Space. Vast chasms of it, unbroken by tree or building or person as it sprawls outward limitlessly into the pale blue horizon. In an open prairie like this, space seems to take on the illusion of weight, a sort of ubiquitous presence that you can almost glean in creases of river beds and stretching green plains. It’s a subtle silence that only reaches a dull roar once the Milky Way has marched an army of stars across the sky. In an open prairie like this, space warps distances and sense of scale. If you were to stare directly at this night sky you could almost convince yourself it was an eight foot ceiling. People hiking across what looks like a small valley are transfigured into toy soldiers as they reach the sandstone ridge on the other side.
As someone who has never been in a landscape quite like this it seems a miraculous thing, so opposite to the columns of skyscrapers and crowded city blocks of Pittsburgh. In the city you are surrounded by an environment wholly constructed by man, an artificial, manufactured space that shields us from the environment, from the horizon, cutting off our awareness of the natural world hampering our understanding of it. Making this kind of space seem transformative, just standing within the landscape of Wyoming forces you to broaden your perspective and open up your thinking in a way that is no longer constrained by traffic lanes and sidewalks. The Western landscape in combination with the ecological and geological lessons we learn demands that we view the natural world in greater scale not only for distance, but also in time. The space between now and then is visible as we tread amongst remnants of days long ago as surface erosion unearths arrowheads, byproducts of tools in the form of flakes of chert, and rock tepee rings left over from the Native Americans that once inhabited this land hundreds of years ago. Outcrops, mountains, and cuts in earth let us see into the layers of the past and read the geological history present at our feet.
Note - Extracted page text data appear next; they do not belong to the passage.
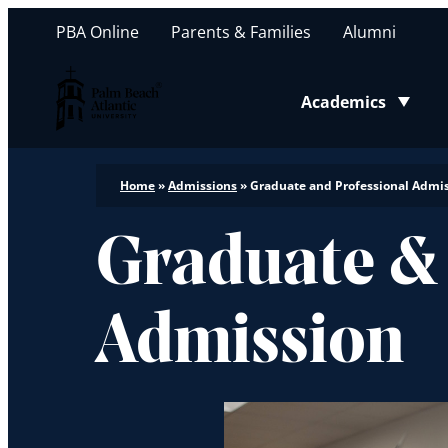
PBA Online
Parents & Families
Alumni
Palm Beach Atlantic University
Academics
Toggle submenu
Home
»
Admissions
»
Graduate and Professional Admi
Graduate &
Admission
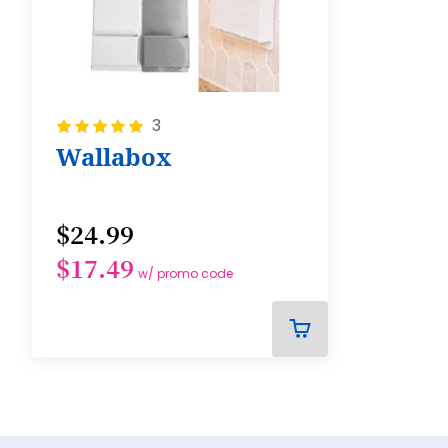
Rating:
3
100%
Wallabox
$24.99
$17.49
w/ promo code
ADD
TO
CART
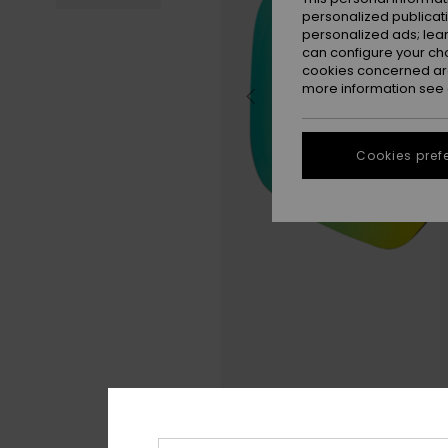
personalized publicat
personalized ads; lea
can configure your ch
cookies concerned are
more information see
Cookies pref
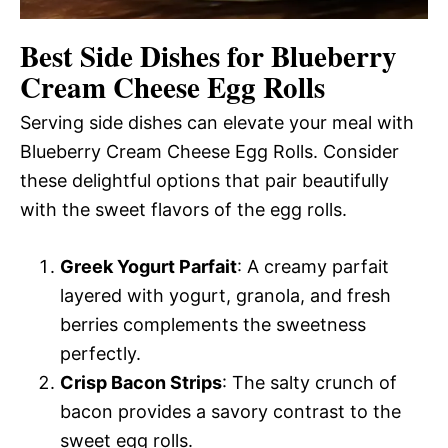
Best Side Dishes for Blueberry
Cream Cheese Egg Rolls
Serving side dishes can elevate your meal with
Blueberry Cream Cheese Egg Rolls. Consider
these delightful options that pair beautifully
with the sweet flavors of the egg rolls.
Greek Yogurt Parfait
: A creamy parfait
layered with yogurt, granola, and fresh
berries complements the sweetness
perfectly.
Crisp Bacon Strips
: The salty crunch of
bacon provides a savory contrast to the
sweet egg rolls.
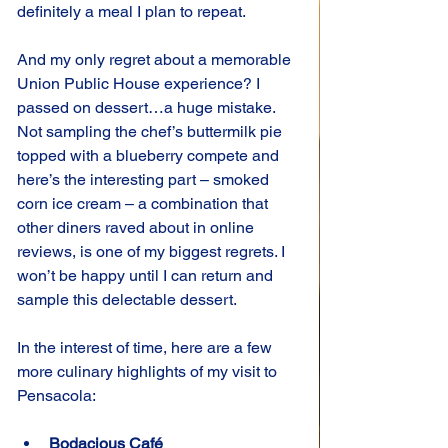
definitely a meal I plan to repeat.
And my only regret about a memorable 
Union Public House experience? I 
passed on dessert…a huge mistake. 
Not sampling the chef’s buttermilk pie 
topped with a blueberry compete and 
here’s the interesting part – smoked 
corn ice cream – a combination that 
other diners raved about in online 
reviews, is one of my biggest regrets. I 
won’t be happy until I can return and 
sample this delectable dessert.
In the interest of time, here are a few 
more culinary highlights of my visit to 
Pensacola:
Bodacious Café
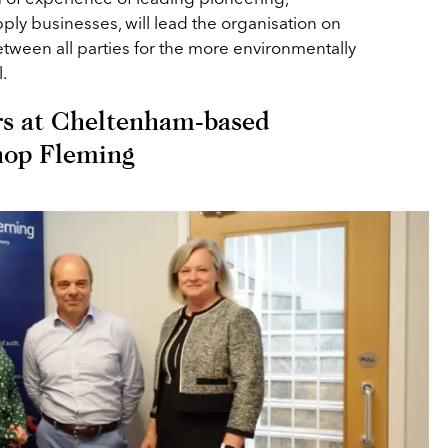
pply businesses, will lead the organisation on
etween all parties for the more environmentally
.
s at Cheltenham-based
hop Fleming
In the little space that we have explored of the Wyoming Preserve we have been rewarded by the sightings of prairie dogs, small horned lizards, and swift foxes scampering across the land as well as one of the brightest, fullest rainbows I have ever witnessed. While mosquitos continue to be the bane of our existence when the wind isn’t there to chase them away, the tiny enemy aircrafts swarm like the greedy, gluttonous vampires they are. As a result a sharp scent of sagebrush intermixed with bug spray and sunscreen loft along the wind. Storm fronts move quickly over this expanse, spreading wide over the land casting shadows of dark clouds that let out a spat of rain and lightning only to puff onward minutes later to reveal the hot sun once more. The landscape shifts from in a varying spectrum of greens, beige, and brown as the presence of water dictates. As we continue our exploration of the Western frontier I hope to examine how my own perception of space changes and my perspective along with it.